Chris Senske, President, Senske Lawn and Tree Care


 

I was graduating from college and my dad had some significant surgery and he needed some help. I was just kind of watching over the couple guys here working for him and making sure things kept going along.

I got thrown into a baptism by fire after college. “Here’s what we do and here’s the work that we have to do so make sure it gets done. I’m going to the hospital.”

Gosh, never really looked back much since then. It turned out to be a pretty good deal. I am glad that I did it.

My dad created this formula that worked really well for the rats in Spokane. We would make the formulation of the different kinds of grains and other things. At that point warfarin was the active ingredient that we were using. Then we’d take a tablespoonful and put it in these little bags. As an 8- or 9-year-old kid in the basement of our house, I could do about 1,000 of those an hour.

My major job to start out was just running a lawn care route for the most part. I got guys organized and doing the routing at that time. Then in about ’79 or ’78 I took over really the whole operation. I would have been 25, 26.

We decided that we needed to start up another branch in a different city because certainly all the people who were going to buy lawn care in Spokane had bought lawn care. All 300 of them.

We opened up our first branch in the town of Kennewick. It was a real boom town. That’s how I ended up there – that first expansion didn’t go so well. So my wife and I moved down there in 1979 and have been there since.

Our average size lawn is somewhere around 5,500 to 6,000 square feet and we have fences around every lawn almost.

The lawn care and pest control are growing and strong businesses. The commercial grounds maintenance we struggle at making money at. We just need to have more sales because we have too much overhead to support it.

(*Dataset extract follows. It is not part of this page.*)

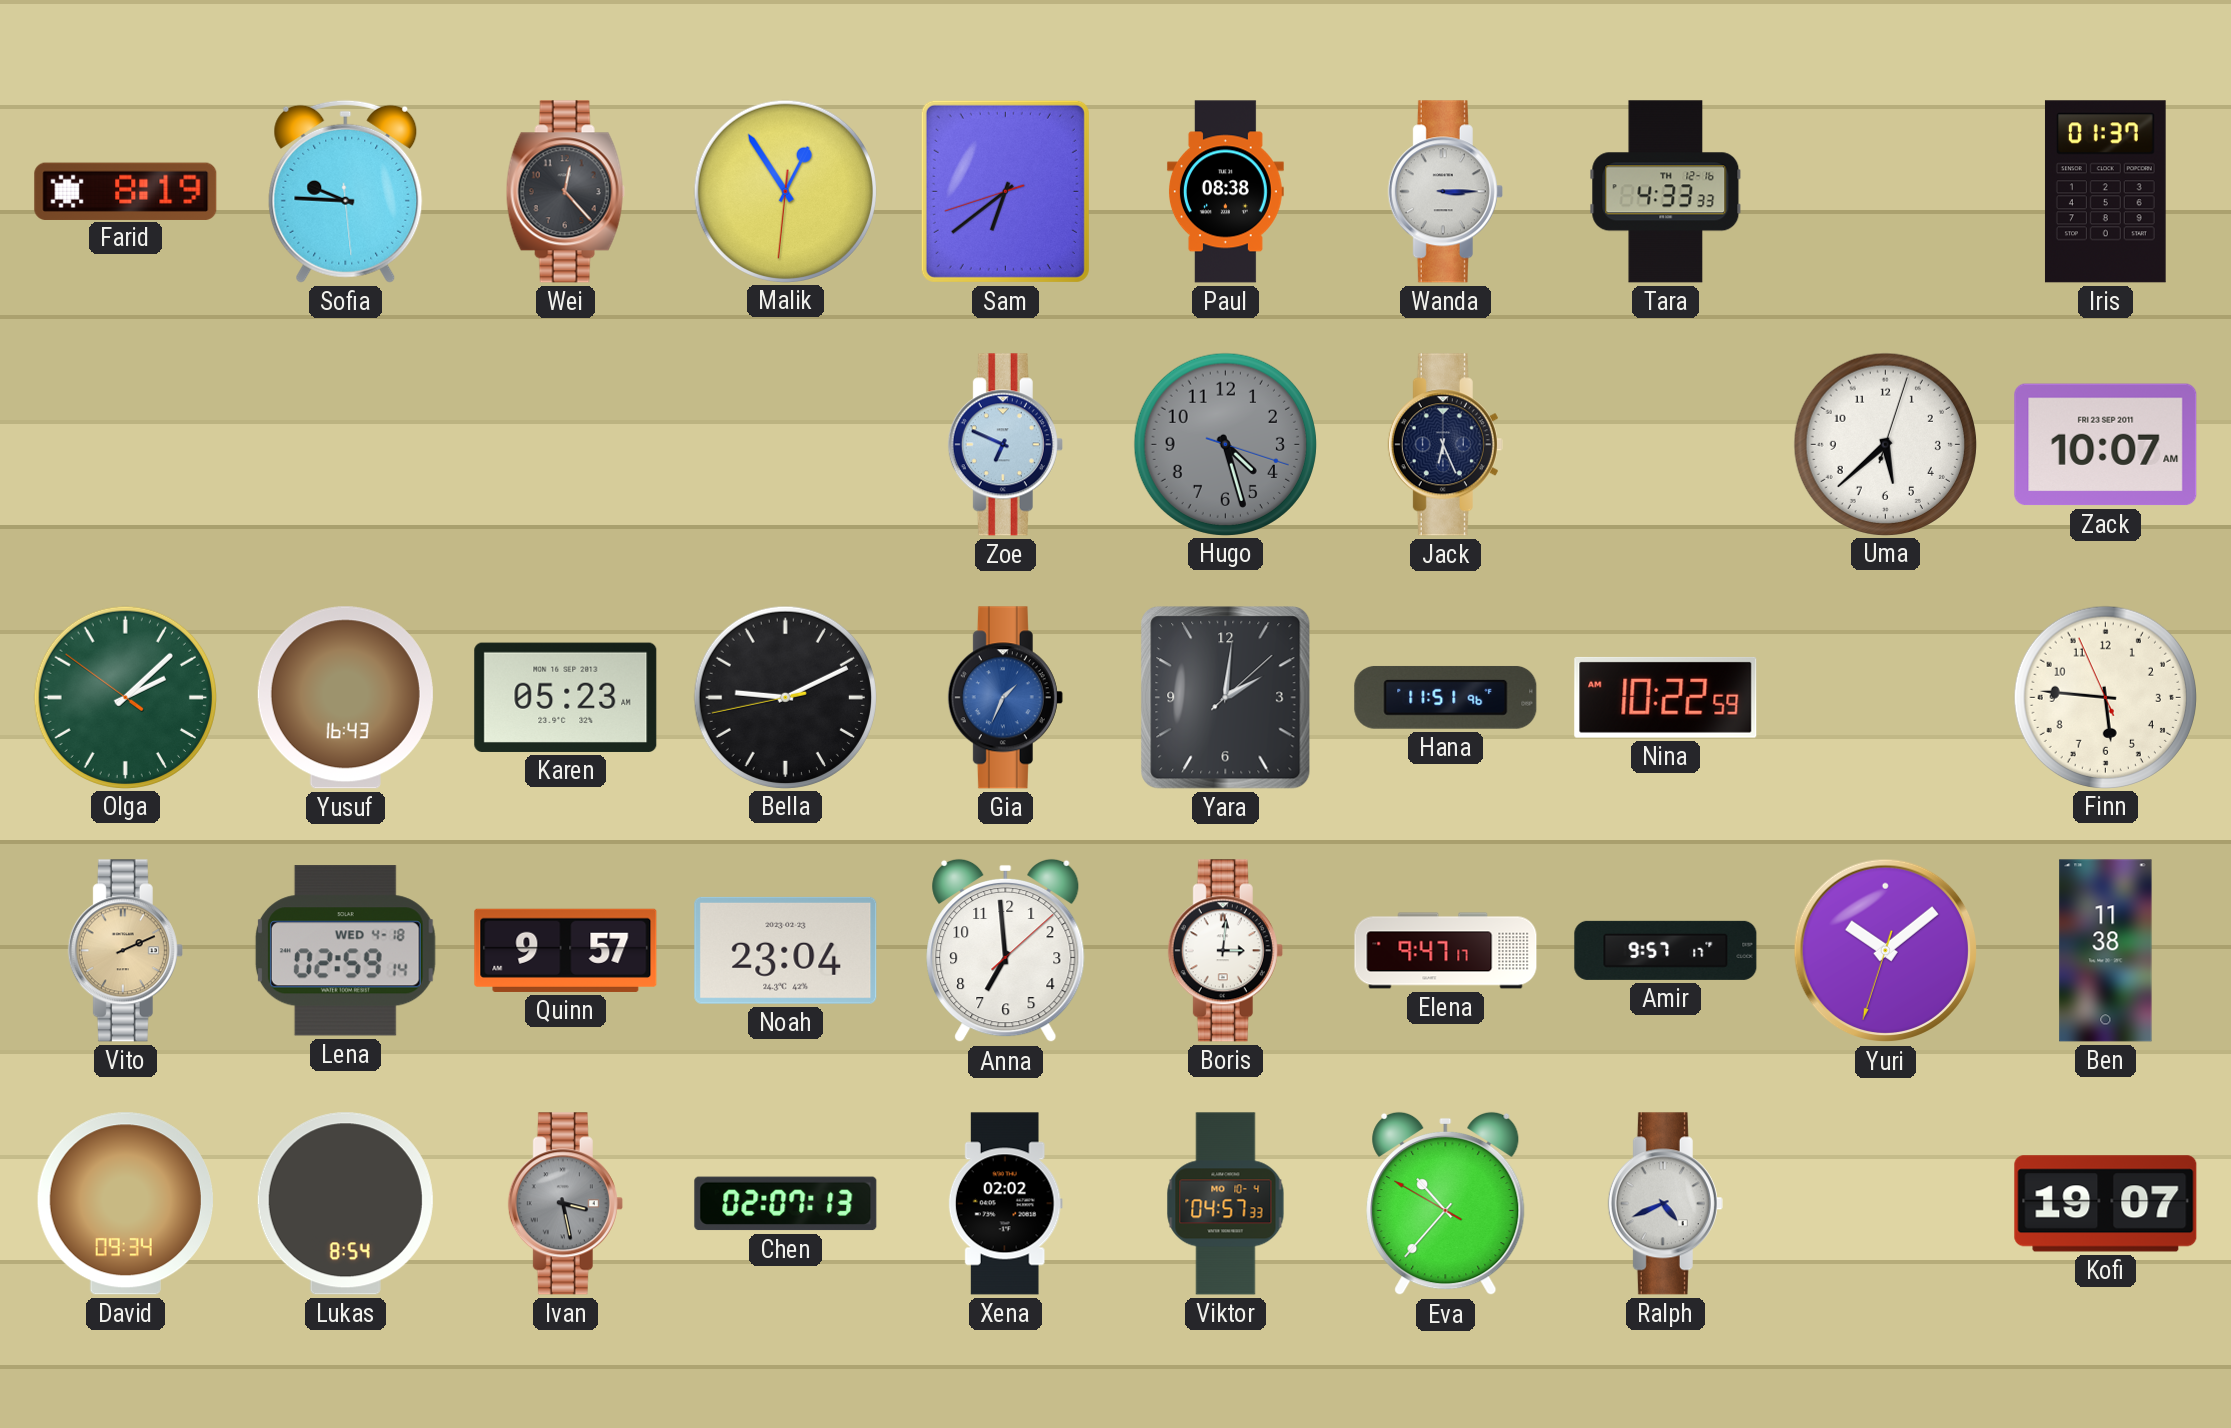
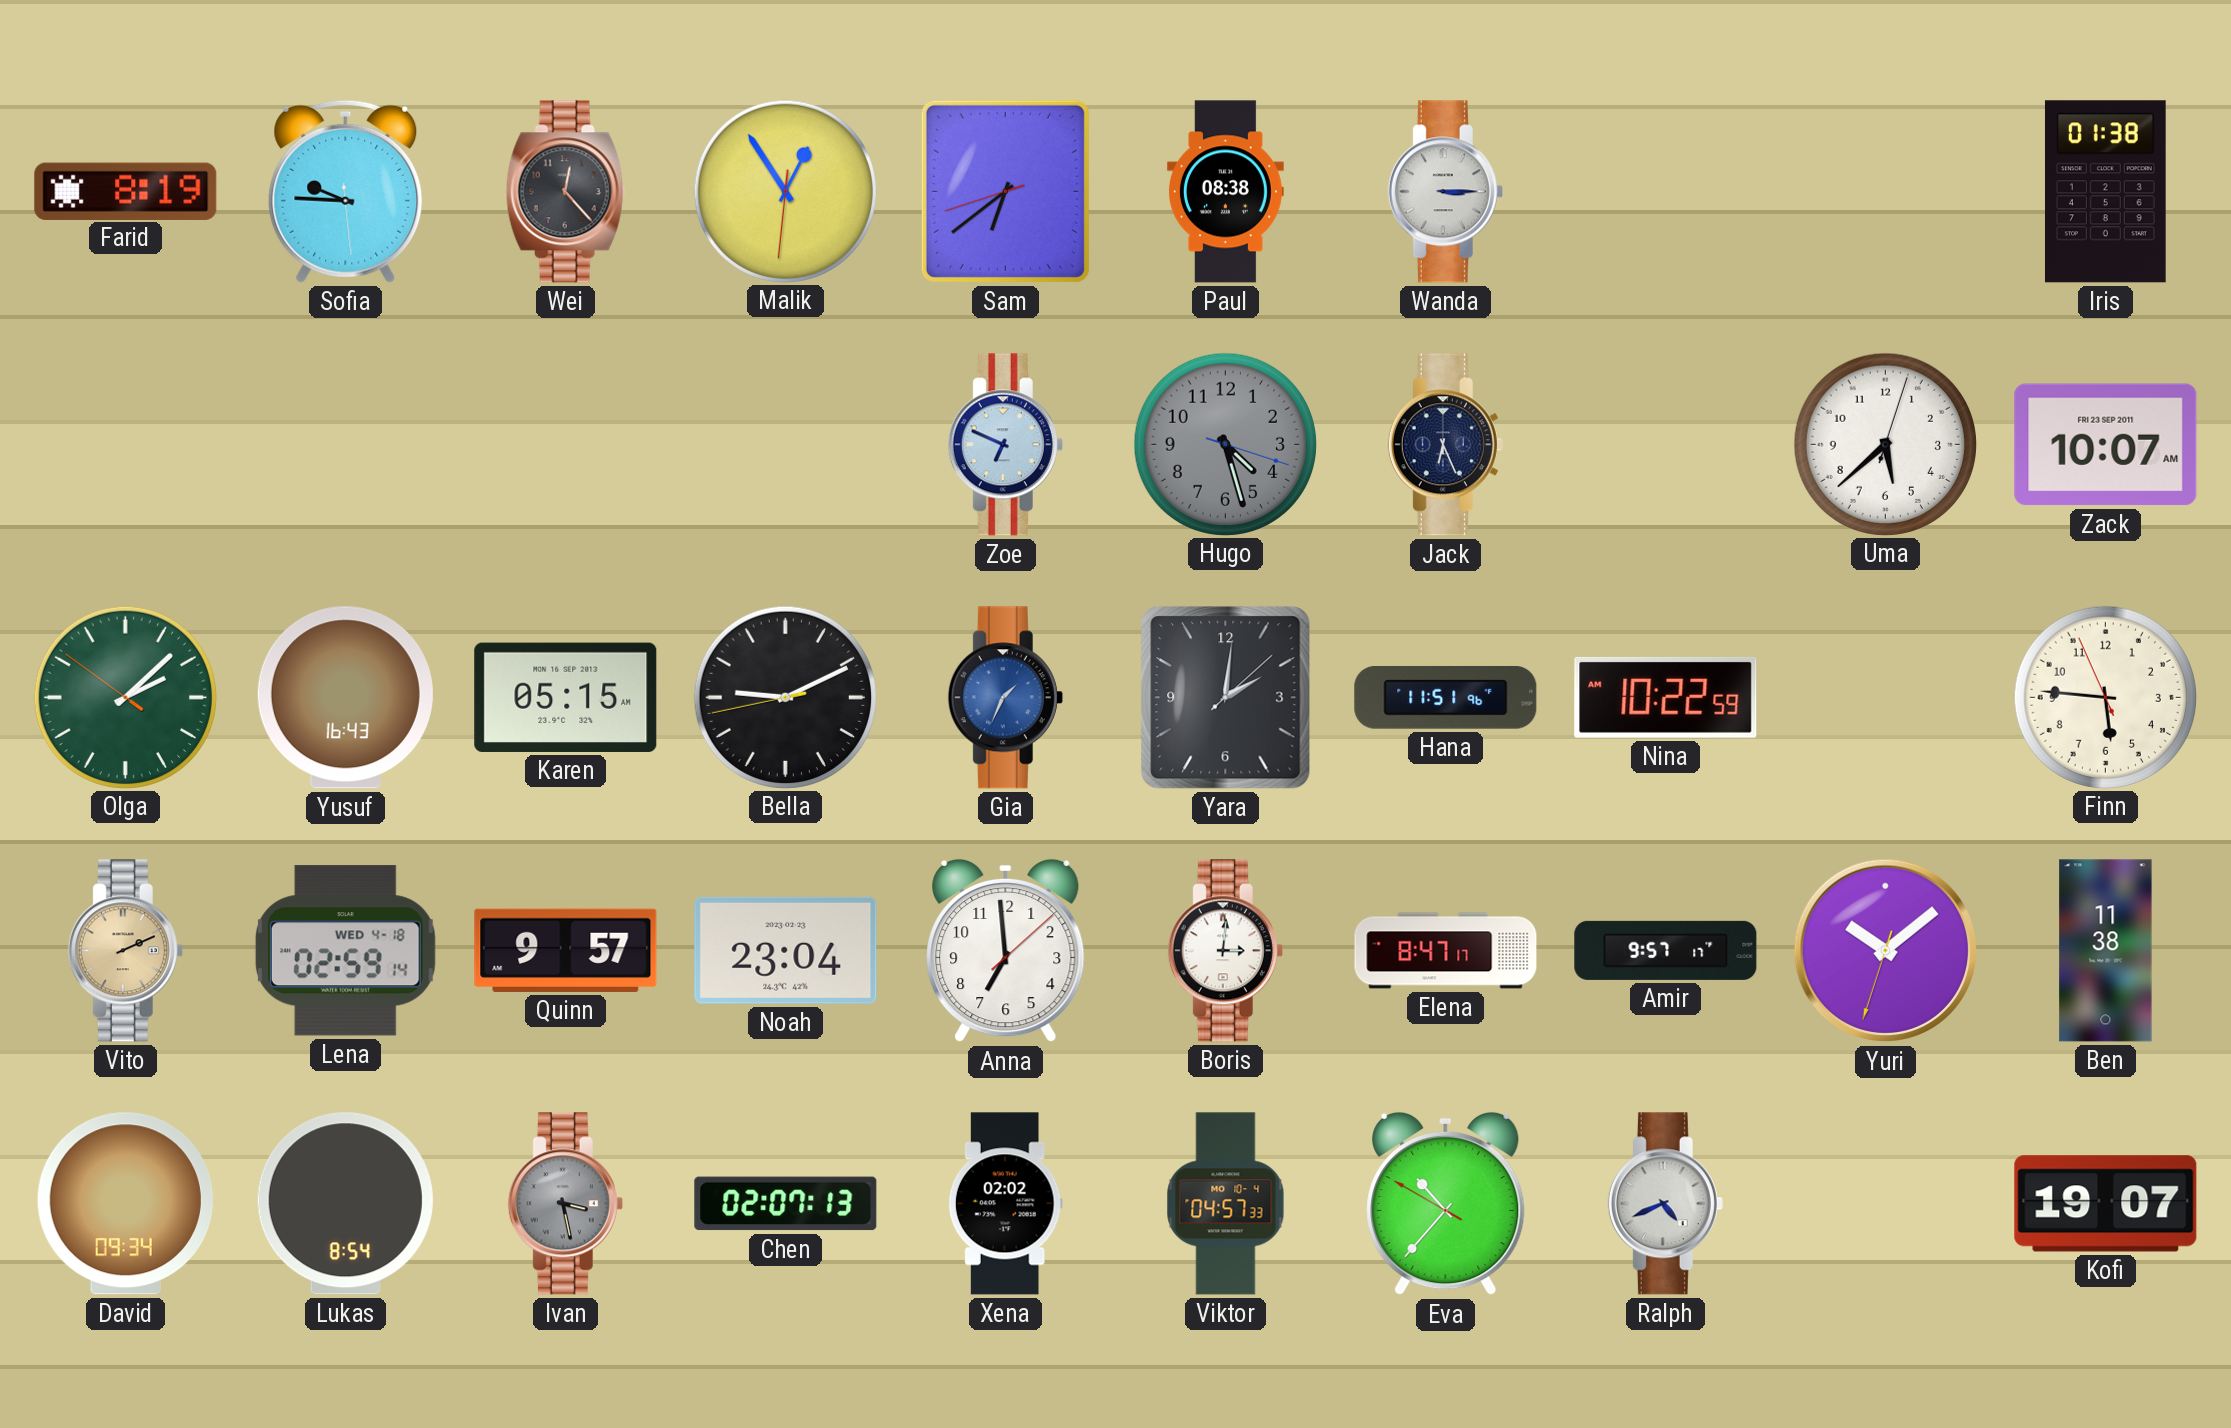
Tara: 4:33 -> none
Iris: 01:37 -> 01:38
Karen: 05:23 -> 05:15
Elena: 9:47 -> 8:47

Sales, sales, sales. That’s really what we’re working on. All the systems are in place to make money – every customer we have falls right to the bottom line at this point.

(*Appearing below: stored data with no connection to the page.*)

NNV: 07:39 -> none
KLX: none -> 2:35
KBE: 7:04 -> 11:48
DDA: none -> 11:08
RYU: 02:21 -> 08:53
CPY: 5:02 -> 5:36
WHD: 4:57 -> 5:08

We’re going to be dependent on people feeling comfortable in how much money they’re making and that they’re going to have incomes and that they’re going to be able to pay for services. That’s going to be critical and I’m a little nervous in that there are a lot of people predicting a recession for early next summer, next spring.

Something that my dad did to me early on was – I want to say did to me, he made me do. He said, “Here, I want you to forecast sales over a period of time. I want you to make a plan of what you would like to do over a period of time and where you might like to have businesses at.”

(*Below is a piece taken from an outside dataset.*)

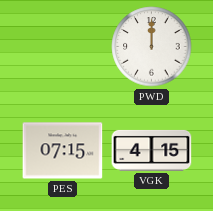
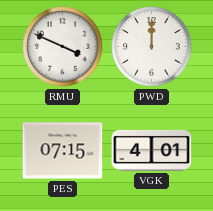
RMU: none -> 3:49
VGK: 4:15 -> 4:01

I think it was kind of busywork for the winter and I still hang on to the graph and the charts that I created.

It doesn’t look anything like what I thought because I looked at the map and looked at towns where I thought maybe we could operate in. I think it was an exercise in learning how to plan.

My dad always said, “Get it right the first time you don’t have to do it again, period.” That’s the best advice I ever received.

Whether it’s doing work the first time or it’s buying something or doing a project or hiring people, if you do it with quality in mind, then you don’t have to do it again. Buy the right piece of equipment if you need it. Don’t try to go to the cheap model. You’ve got to buy right but buy the correct stuff or hire the correct person to do the job.

If people aren’t working out you’ve got to get rid of them fast and that’s probably the biggest mistake we make. My wife’s looking at me shaking her finger at me as I say that. It’s one of the biggest mistakes that we make is hanging on too long. We’re getting better at it.